During this period each fed-batch reactor had constant semi-continuous
feed rates set daily to match the cell specific feed rate of its partner
HiPDOG reactor. Fed-batch reactors were additionally provided glucose to
target 2.5 g/L as-needed. Following the end of HiPDOG control, feed
rates for all vessels were set daily to target a final cumulative cell
specific feed rate of 1.75 pL/cell/day, resulting in a total feed medium
addition of 20 to 60% of the culture starting volume. Post-HiPDOG
glucose levels were targeted at 2.5 g/L by feeding additional glucose as
necessary for all vessels. Viable cell density, glucose, lactate, and
ammonia concentrations in the cell culture medium were measured daily
using a Nova Bioprofile FLEX Analyzer (Nova Biomedical, Waltham, USA).

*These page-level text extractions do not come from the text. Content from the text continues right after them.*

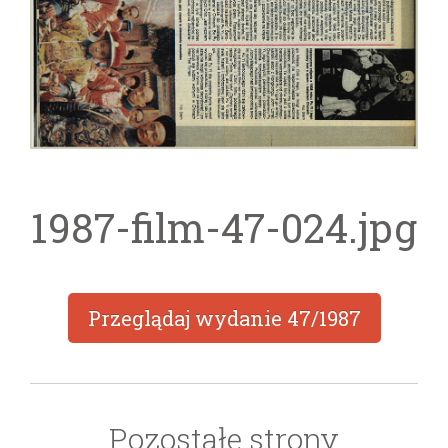
1987-film-47-024.jpg
Przeglądaj wydanie
47/1987
Pozostałe strony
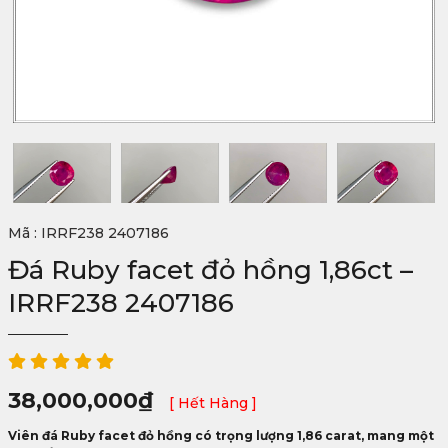
Mã : IRRF238 2407186
Đá Ruby facet đỏ hồng 1,86ct –
IRRF238 2407186
38,000,000
₫
[ Hết Hàng ]
Viên đá Ruby facet đỏ hồng có trọng lượng 1,86 carat, mang một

Titer analysis was performed by Protein A HPLC (model 1100 HPLC, Agilent
Technologies, Inc., Santa Clara, CA, protein A column model 2-1001-00,
Applied Biosystems, Foster City, CA). WT clone 47 conditions were run in
duplicate, however data beyond day 11 for the duplicate HiPDOG condition
are unavailable due to a controlling probe failure.
Additional methods pertaining to amino acid concentration analysis via
UPLC and spent medium metabolite analysis via NMR are identical to those
utilized in the prior study (Mulukutla et al., 2019).